Posted by Karen M. Wyatt on March 23, 2012 at 7:00 AM


This delightful 2007 movie directed by Rob Reiner and written by Justin Zackham focuses on the joy of living fully during one’s last days instead of on the tragic aspects of dying. The story centers around two main characters, Carter Chambers (Morgan Freeman) and Edward Cole (Jack Nicholson) who are both older men suffering with lung cancer and hospitalized in the same room for treatment.


Though they are dealing with a similar illness and course of treatment, these two men are strikingly different: Carter is a family man who works as a mechanic at an auto body shop, but is well-read and thoughtful, having once aspired to be a history teacher. Edward is a billionaire who made money by buying up public hospitals, has been married four times and demands the finer things of life from his personal assistant Thomas.
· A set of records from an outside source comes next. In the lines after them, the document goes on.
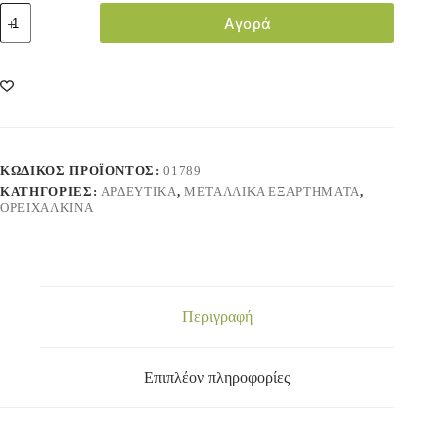
Αγορά
ΚΩΔΙΚΌΣ ΠΡΟΪΌΝΤΟΣ:
01789
ΚΑΤΗΓΟΡΊΕΣ:
ΑΡΔΕΥΤΙΚΑ
,
ΜΕΤΑΛΛΙΚΑ ΕΞΑΡΤΗΜΑΤΑ
,
ΟΡΕΙΧΑΛΚΙΝΑ
Περιγραφή
Επιπλέον πληροφορίες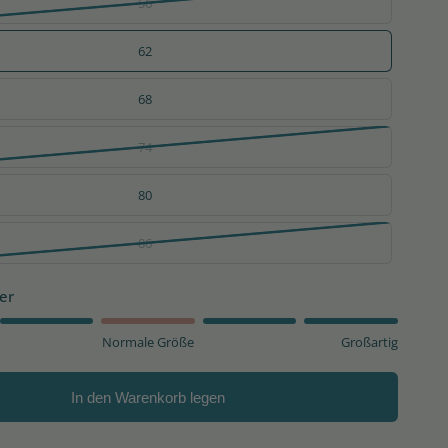
56
62
68
74
80
86
er
Normale Größe
Großartig
In den Warenkorb legen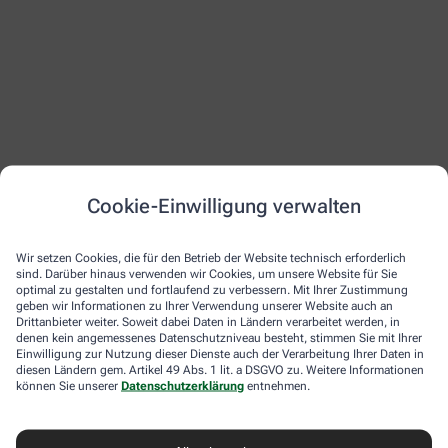
Cookie-Einwilligung verwalten
Wir setzen Cookies, die für den Betrieb der Website technisch erforderlich
sind. Darüber hinaus verwenden wir Cookies, um unsere Website für Sie
optimal zu gestalten und fortlaufend zu verbessern. Mit Ihrer Zustimmung
geben wir Informationen zu Ihrer Verwendung unserer Website auch an
Drittanbieter weiter. Soweit dabei Daten in Ländern verarbeitet werden, in
denen kein angemessenes Datenschutzniveau besteht, stimmen Sie mit Ihrer
Einwilligung zur Nutzung dieser Dienste auch der Verarbeitung Ihrer Daten in
diesen Ländern gem. Artikel 49 Abs. 1 lit. a DSGVO zu. Weitere Informationen
Das ist ein Test. Die echte Seite wird noch Bilder und Text haben.
können Sie unserer
Datenschutzerklärung
entnehmen.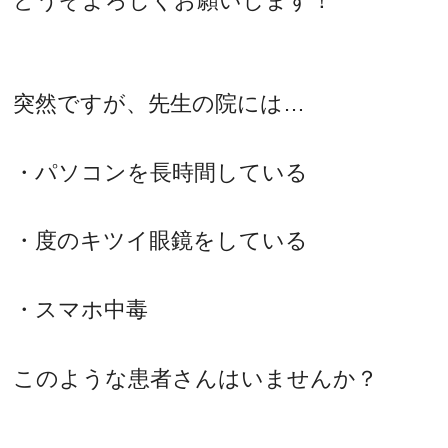
どうぞよろしくお願いします！
突然ですが、先生の院には…
・パソコンを長時間している
・度のキツイ眼鏡をしている
・スマホ中毒
このような患者さんはいませんか？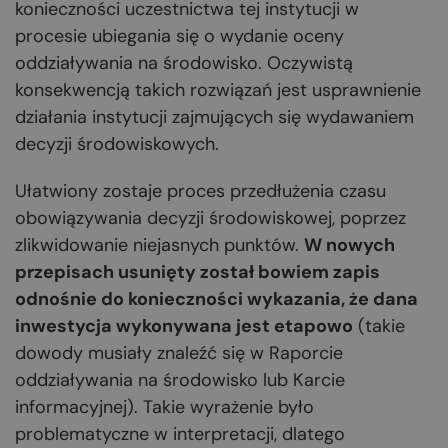
konieczności uczestnictwa tej instytucji w
procesie ubiegania się o wydanie oceny
oddziaływania na środowisko. Oczywistą
konsekwencją takich rozwiązań jest usprawnienie
działania instytucji zajmujących się wydawaniem
decyzji środowiskowych.
Ułatwiony zostaje proces przedłużenia czasu
obowiązywania decyzji środowiskowej, poprzez
zlikwidowanie niejasnych punktów.
W nowych
przepisach usunięty został bowiem zapis
odnośnie do konieczności wykazania, że dana
inwestycja wykonywana jest etapowo
(takie
dowody musiały znaleźć się w Raporcie
oddziaływania na środowisko lub Karcie
informacyjnej). Takie wyrażenie było
problematyczne w interpretacji, dlatego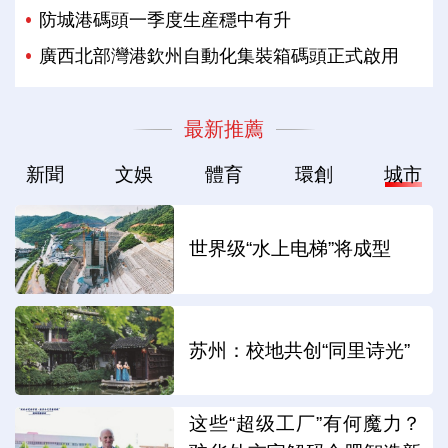
防城港碼頭一季度生産穩中有升
廣西北部灣港欽州自動化集裝箱碼頭正式啟用
最新推薦
新聞
文娛
體育
環創
城市
世界级“水上电梯”将成型
苏州：校地共创“同里诗光”
这些“超级工厂”有何魔力？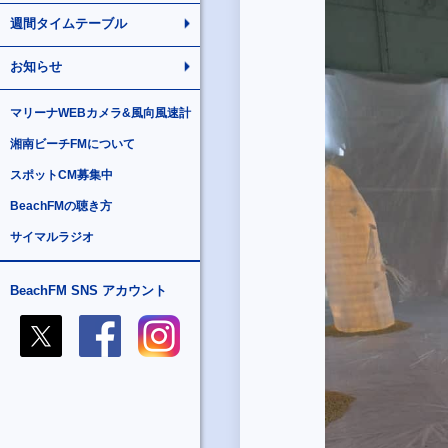
週間タイムテーブル
お知らせ
マリーナWEBカメラ&風向風速計
湘南ビーチFMについて
スポットCM募集中
BeachFMの聴き方
サイマルラジオ
BeachFM SNS アカウント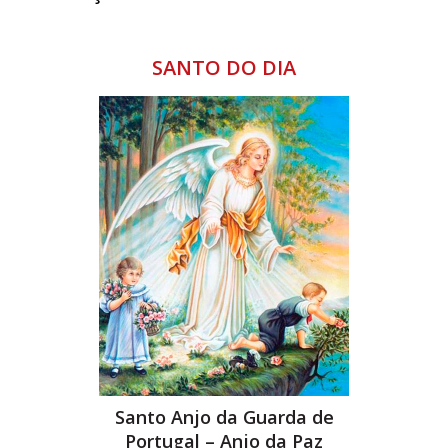
SANTO DO DIA
Santo Anjo da Guarda de
Portugal – Anjo da Paz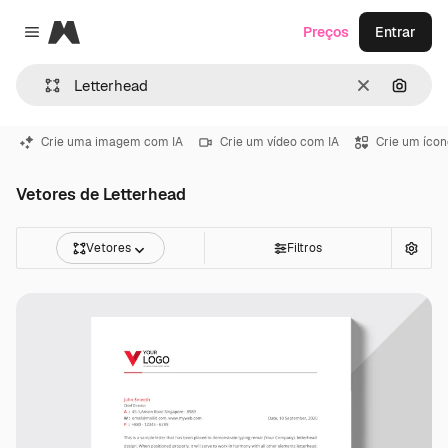
Magnific
Preços
Entrar
Close menu
Limpar
Pesqui
Crie uma imagem com IA
Crie um vídeo com IA
Crie um ícon
Vetores de Letterhead
Vetores
Filtros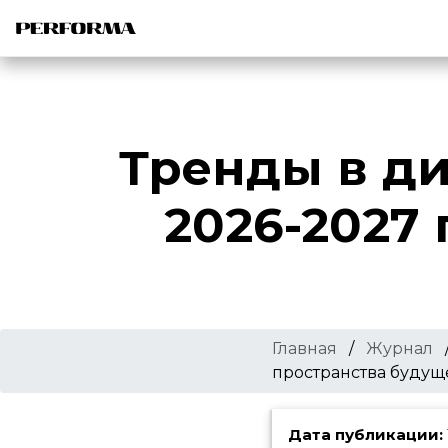
Тренды в д
2026-2027 
Главная
/
Журнал
пространства будущ
Дата публикации: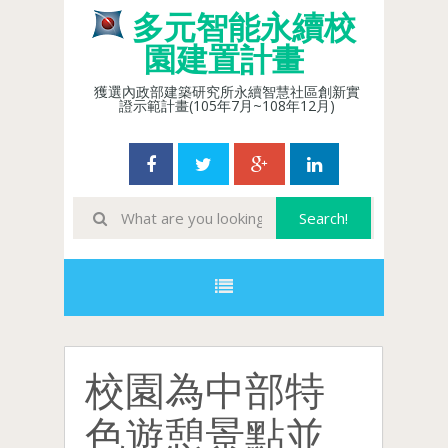
多元智能永續校
園建置計畫
獲選內政部建築研究所永續智慧社區創新實
證示範計畫(105年7月~108年12月)
校園為中部特
色遊憩景點並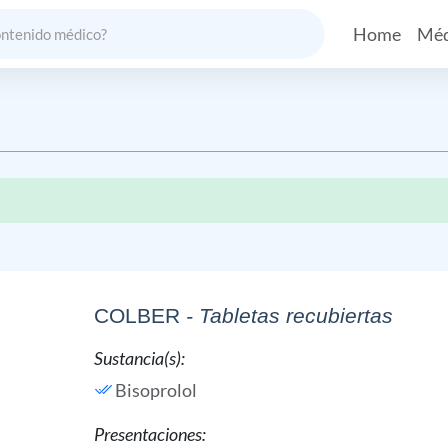
Home
Méd
COLBER
- Tabletas recubiertas
Sustancia(s):
Bisoprolol
Presentaciones: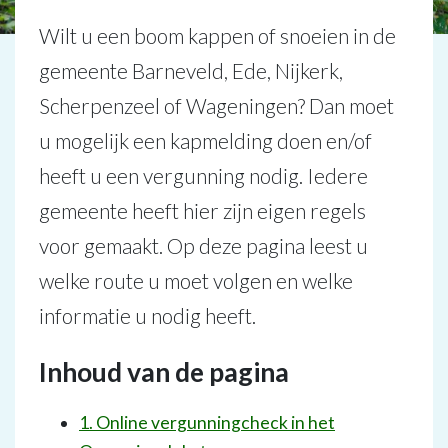
Wilt u een boom kappen of snoeien in de
gemeente Barneveld, Ede, Nijkerk,
Scherpenzeel of Wageningen? Dan moet
u mogelijk een kapmelding doen en/of
heeft u een vergunning nodig. Iedere
gemeente heeft hier zijn eigen regels
voor gemaakt. Op deze pagina leest u
welke route u moet volgen en welke
informatie u nodig heeft.
Inhoud van de pagina
1. Online vergunningcheck in het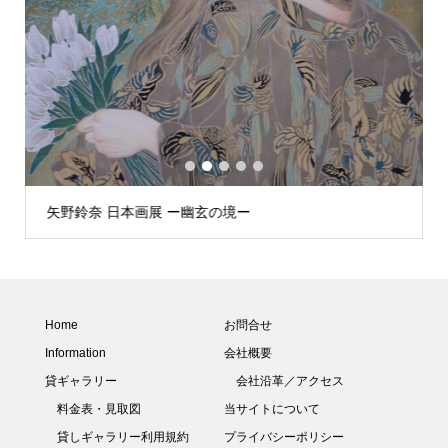
1
2
3
4
5
矢野鈴奈 日本画展 ー幽玄の境ー
Home
お問合せ
Information
会社概要
貸ギャラリー
会社沿革／アクセス
料金表・見取図
当サイトについて
貸しギャラリー利用規約
プライバシーポリシー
Despite their differences, the two men become friends as they support one another through the ordeal of chemotherapy and its subsequent side effects.


When Carter and Edward each learn on the same day that they may have only one year left to live, they strike up a conversation about “The Bucket List,” which was a suggestion of one of Carter’s professors that each person should have a list of the things he/she wants to do before “kicking the bucket.” While Carter’s list is rather modest and thoughtful, with items such as “Laugh until I cry” and “Witness something majestic” Edward contributes his own wishes to go skydiving, kiss the most beautiful girl in the world and travel to exotic places.
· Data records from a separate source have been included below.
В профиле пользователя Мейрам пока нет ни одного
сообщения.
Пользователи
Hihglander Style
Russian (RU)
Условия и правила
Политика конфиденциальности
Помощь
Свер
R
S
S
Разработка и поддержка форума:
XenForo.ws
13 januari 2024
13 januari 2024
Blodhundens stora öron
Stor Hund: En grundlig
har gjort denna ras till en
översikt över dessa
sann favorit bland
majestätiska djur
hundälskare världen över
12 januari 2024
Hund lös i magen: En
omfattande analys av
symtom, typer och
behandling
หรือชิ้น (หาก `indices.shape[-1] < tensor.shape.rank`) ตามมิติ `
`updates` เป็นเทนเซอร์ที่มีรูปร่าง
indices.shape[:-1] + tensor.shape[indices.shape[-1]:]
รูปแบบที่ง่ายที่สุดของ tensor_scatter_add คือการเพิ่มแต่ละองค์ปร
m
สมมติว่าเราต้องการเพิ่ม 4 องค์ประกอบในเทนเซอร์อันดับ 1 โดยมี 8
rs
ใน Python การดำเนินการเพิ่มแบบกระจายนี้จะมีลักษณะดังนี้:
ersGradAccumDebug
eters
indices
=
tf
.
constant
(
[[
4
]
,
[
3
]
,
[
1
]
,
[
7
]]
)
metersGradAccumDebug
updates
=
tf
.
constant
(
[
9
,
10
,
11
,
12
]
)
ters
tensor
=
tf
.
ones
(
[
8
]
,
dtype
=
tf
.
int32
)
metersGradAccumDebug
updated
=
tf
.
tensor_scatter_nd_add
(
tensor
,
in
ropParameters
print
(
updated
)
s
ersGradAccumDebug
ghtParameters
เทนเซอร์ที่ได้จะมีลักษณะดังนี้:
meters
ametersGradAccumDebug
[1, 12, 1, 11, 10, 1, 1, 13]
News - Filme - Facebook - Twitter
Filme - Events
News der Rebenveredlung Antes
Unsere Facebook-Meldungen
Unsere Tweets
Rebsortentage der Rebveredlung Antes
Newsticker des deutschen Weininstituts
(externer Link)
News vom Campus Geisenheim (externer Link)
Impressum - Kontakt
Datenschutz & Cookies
With Edward offering to foot the bill, the two men set off together on a journey to fulfill the Bucket List before they die. While experiencing adventures such as skydiving, driving racecars and traveling to France, Egypt, Africa, India and China the two men discuss their philosophies of life and their thoughts of death.
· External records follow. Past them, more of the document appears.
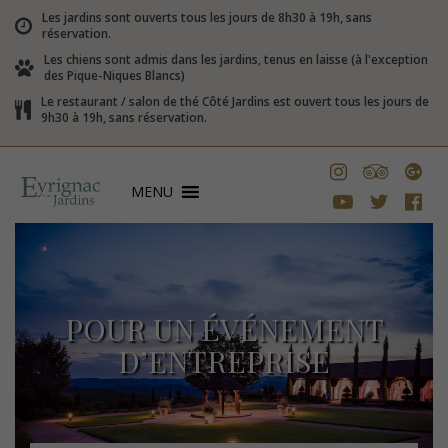
Les jardins sont ouverts tous les jours de 8h30 à 19h, sans
réservation.
Les chiens sont admis dans les jardins, tenus en laisse (à l'exception
des Pique-Niques Blancs)
Le restaurant / salon de thé Côté Jardins est ouvert tous les jours de
9h30 à 19h, sans réservation.
MENU
POUR UN ÉVÉNEMENT
D’ENTREPRISE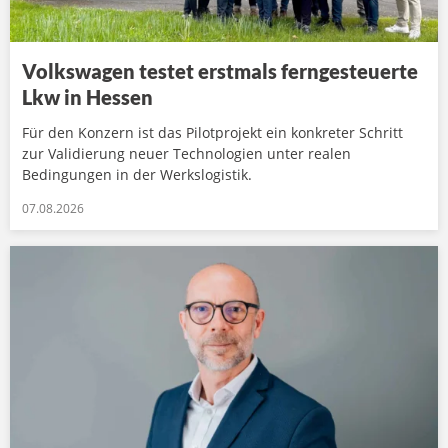
Volkswagen testet erstmals ferngesteuerte
Lkw in Hessen
Für den Konzern ist das Pilotprojekt ein konkreter Schritt
zur Validierung neuer Technologien unter realen
Bedingungen in der Werkslogistik.
07.08.2026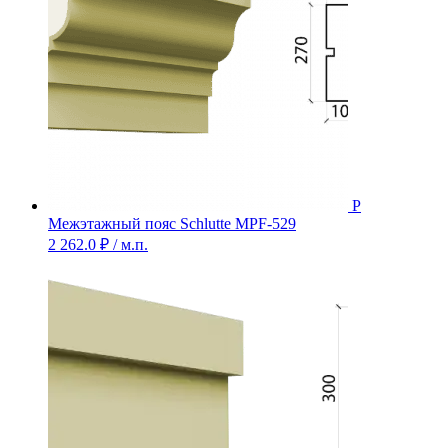
Межэтажный пояс Schlutte MPF-529
2 262.0
₽
/ м.п.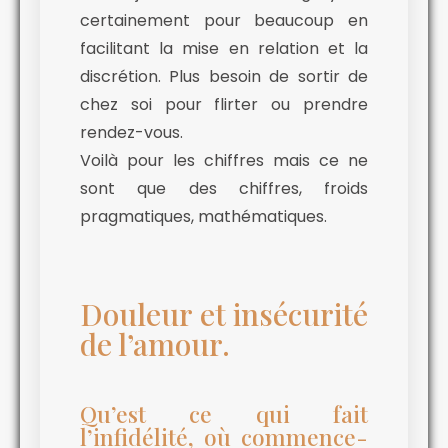
certainement pour beaucoup en
facilitant la mise en relation et la
discrétion. Plus besoin de sortir de
chez soi pour flirter ou prendre
rendez-vous.
Voilà pour les chiffres mais ce ne
sont que des chiffres, froids
pragmatiques, mathématiques.
Douleur et insécurité
de l’amour.
Qu’est ce qui fait
l’infidélité, où commence-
Eventually they end up returning home when Carter realizes that what really matters to him is being with his loving family. But his time is cut short when he is diagnosed with a metastatic tumor in his brain and dies during surgery. Edward lives on, with his cancer in remission, to complete the remaining items on the Bucket List.


The Bucket List has a message of hope even though the final outcome is death for Carter, the narrator. The theme of the movie is revealed when Carter states that the Ancient Egyptians believed that each person had to answer two questions in order to get into heaven: Have you found joy in life? Has your life brought joy to others? Through the unfolding of the story we witness Carter learning to find joy for himself while Edward discovers the importance of bringing joy to others.


Death’s impact is minimized in The Bucket List so it’s not a typical end-of-life movie. But it portrays an exuberance and thirst for life and everything that it has to offer that is inspiring and touching, as well. Watch The Bucket List to remember how to live and even though the movie won’t teach you exactly what it means to die, you will have learned how to make the most of every moment of life right up until the last breath.